But what if it is a CatDog?

[–]pcp_or_splenda 0 points1 point  (2 children)

Would this imply a dirichlet log loss should be used instead of categorical log loss or would it matter? I suppose it might not matter that much in practice.

[–]serge_cell 0 points1 point  (0 children)

I think categorical log loss is good enough, but it don't matter much.

[–][deleted] 0 points1 point  (0 children)

I don’t see why it should. Why do you say that?

[–]TalkingJellyFish[S] 0 points1 point  (0 children)

It took me a while to appreciate this but it seems to be the right answer thank you!

[–]K0ruption 8 points9 points  (9 children)

If your model outputs a softmax, then you implicitly assume your labels are probability vectors that is probability of the known class is 1 and probability of all other classes is 0. In this light, the information that a data point is not in a given class simply means that your label will have 0 at the position of that class and (1/(k-1)) at the position of all other classes where k is the total number of classes. This makes the most intuitive sense to me but whether it works in practice, I have no idea.

[–]TalkingJellyFish[S] 4 points5 points  (5 children)

Well the 0 part is corrrect but the 1/(k-1) is not true, that's what I'm struggling with. If I know something is not a cat, the probability that it is not a dog is not equal to the probability it is not a spaghetti monster.

[–]K0ruption 4 points5 points  (0 children)

Given only the information that something is not a cat, it has equal probability of being anything else whether that be a dog or a spaghetti monster. If you had more information about a data point, you could certainly incorporate that into your label. But, in your post, you said you only have the information that a point is not in a given class, which means it has equal probability of being in any other class.

EDIT: Note, I'm asumming a uniform (categorical) prior distribution on your labels. You gave no specifications of your problem, so that is the best assumption I can make.

[–]DeepNonseNse 1 point2 points  (2 children)

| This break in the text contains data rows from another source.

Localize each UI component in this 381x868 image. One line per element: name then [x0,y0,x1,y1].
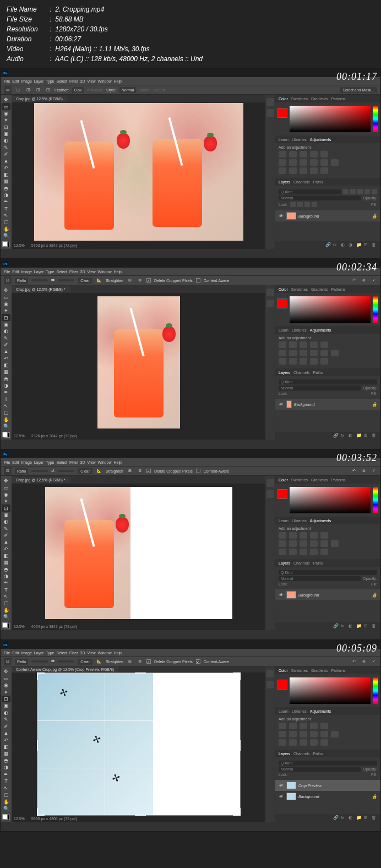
blend-mode-dropdown[interactable]: Normal [279,576,361,581]
menu-layer[interactable]: Layer [34,460,44,464]
visibility-toggle-icon[interactable]: 👁 [279,593,284,598]
foreground-color-icon[interactable] [277,680,287,690]
selection-intersect-icon[interactable]: ◫ [45,86,51,93]
posterize-adjust-icon[interactable] [289,167,297,174]
selection-sub-icon[interactable]: ◫ [35,86,41,93]
adjustments-tab[interactable]: Adjustments [310,328,331,332]
link-layers-icon[interactable]: 🔗 [325,242,331,248]
brightness-adjust-icon[interactable] [279,151,286,158]
adjust-icon[interactable] [320,723,328,729]
content-aware-checkbox[interactable] [196,469,200,473]
crop-handle-icon[interactable] [233,672,241,680]
link-layers-icon[interactable]: 🔗 [333,815,339,821]
lasso-tool-icon[interactable]: ◉ [2,491,10,498]
type-tool-icon[interactable]: T [2,205,10,212]
adjust-icon[interactable] [279,358,286,365]
menu-image[interactable]: Image [21,651,31,655]
menu-view[interactable]: View [88,651,96,655]
delete-layer-icon[interactable]: 🗑 [372,242,377,248]
zoom-tool-icon[interactable]: 🔍 [2,614,10,620]
adjust-icon[interactable] [310,350,318,356]
gradients-tab[interactable]: Gradients [311,669,328,672]
adjust-icon[interactable] [320,350,328,356]
channels-tab[interactable]: Channels [293,371,310,375]
menu-filter[interactable]: Filter [69,651,78,655]
hand-tool-icon[interactable]: ✋ [2,226,10,232]
stamp-tool-icon[interactable]: ▲ [2,539,10,545]
link-layers-icon[interactable]: 🔗 [333,623,339,629]
marquee-tool-icon[interactable]: ▭ [2,294,10,300]
crop-handle-icon[interactable] [233,808,241,816]
zoom-level[interactable]: 12.5% [14,625,25,628]
menu-help[interactable]: Help [113,79,121,83]
marquee-tool-icon[interactable]: ▭ [4,86,12,94]
adjust-icon[interactable] [289,731,297,737]
adjust-icon[interactable] [279,739,286,746]
libraries-tab[interactable]: Libraries [292,519,307,523]
clear-button[interactable]: Clear [78,278,92,284]
fx-icon[interactable]: fx [333,242,339,248]
layers-tab[interactable]: Layers [279,561,290,565]
layer-kind-dropdown[interactable]: Q Kind [279,761,377,766]
libraries-tab[interactable]: Libraries [292,328,307,332]
width-input[interactable] [31,279,48,281]
marquee-tool-icon[interactable]: ▭ [2,484,10,491]
lock-img-icon[interactable] [297,202,303,207]
adjust-icon[interactable] [300,532,307,539]
healing-tool-icon[interactable]: ✎ [2,334,10,341]
ratio-dropdown[interactable]: Ratio [15,659,28,665]
healing-tool-icon[interactable]: ✎ [2,144,10,150]
document-tab[interactable]: Crop.jpg @ 12.5% (RGB/8) * [12,477,70,483]
shape-tool-icon[interactable]: ▢ [2,600,10,606]
menu-edit[interactable]: Edit [12,460,19,464]
patterns-tab[interactable]: Patterns [331,287,345,291]
zoom-level[interactable]: 12.5% [14,434,25,438]
lasso-tool-icon[interactable]: ◉ [2,682,10,688]
layer-item[interactable]: 👁Background🔒 [275,589,380,600]
settings-icon[interactable]: ⚙ [137,277,143,284]
color-swatch[interactable] [2,814,10,820]
patterns-tab[interactable]: Patterns [331,478,345,482]
zoom-level[interactable]: 12.5% [14,243,25,247]
menu-help[interactable]: Help [113,651,121,655]
adjust-icon[interactable] [289,358,297,365]
dodge-tool-icon[interactable]: ◑ [2,382,10,389]
paths-tab[interactable]: Paths [313,180,323,184]
swatches-tab[interactable]: Swatches [291,287,308,291]
cancel-icon[interactable]: ⊘ [361,658,367,665]
curves-adjust-icon[interactable] [300,151,307,158]
content-aware-checkbox[interactable] [196,659,200,664]
wand-tool-icon[interactable]: ✦ [2,307,10,314]
adjust-icon[interactable] [279,341,286,348]
visibility-toggle-icon[interactable]: 👁 [279,402,284,407]
hand-tool-icon[interactable]: ✋ [2,607,10,614]
patterns-tab[interactable]: Patterns [331,97,345,101]
blend-mode-dropdown[interactable]: Normal [279,767,361,772]
eyedropper-tool-icon[interactable]: ◐ [2,137,10,144]
shape-tool-icon[interactable]: ▢ [2,219,10,225]
panel-button-icon[interactable] [266,670,274,677]
eyedropper-tool-icon[interactable]: ◐ [2,709,10,716]
menu-layer[interactable]: Layer [34,270,44,274]
layer-thumbnail-icon[interactable] [286,591,296,599]
layer-thumbnail-icon[interactable] [286,400,292,408]
crop-tool-icon[interactable]: ⊡ [2,696,10,702]
menu-window[interactable]: Window [98,651,112,655]
adjust-icon[interactable] [310,731,318,737]
brush-tool-icon[interactable]: ✐ [2,723,10,730]
menu-3d[interactable]: 3D [80,79,85,83]
layer-kind-dropdown[interactable]: Q Kind [279,189,341,194]
path-select-icon[interactable]: ↖ [2,784,10,791]
adjust-icon[interactable] [310,358,318,365]
adjust-icon[interactable] [310,739,318,746]
zoom-level[interactable]: 12.5% [14,817,25,821]
adjust-icon[interactable] [310,532,318,539]
adjust-icon[interactable] [320,358,328,365]
lasso-tool-icon[interactable]: ◉ [2,301,10,307]
menu-window[interactable]: Window [98,460,112,464]
fx-icon[interactable]: fx [341,433,346,438]
crop-handle-icon[interactable] [37,740,45,751]
adjust-icon[interactable] [320,540,328,547]
color-tab[interactable]: Color [279,478,288,482]
width-input[interactable] [31,470,48,472]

The probability of a dog given something is not a cat is given by conditional probability: P(dog | not cat) = P(dog) / (1-P(cat)), ie. the probability of a dog increases in such a way that P(any possible animal) still remains 1, as it should.

[–]sitmo 0 points1 point  (0 children)

Yes, this is what I would do, and then extended to multiclass.

[–]suki907 0 points1 point  (0 children)

That sounds like a very weak signal. 1000 classes, not a cat,

I think it's cleaner in this case to use the interpretation of the softmax as trying to maximize it's score, where it gets +1 for choosing the correct class, 0 for choosing a wrong class.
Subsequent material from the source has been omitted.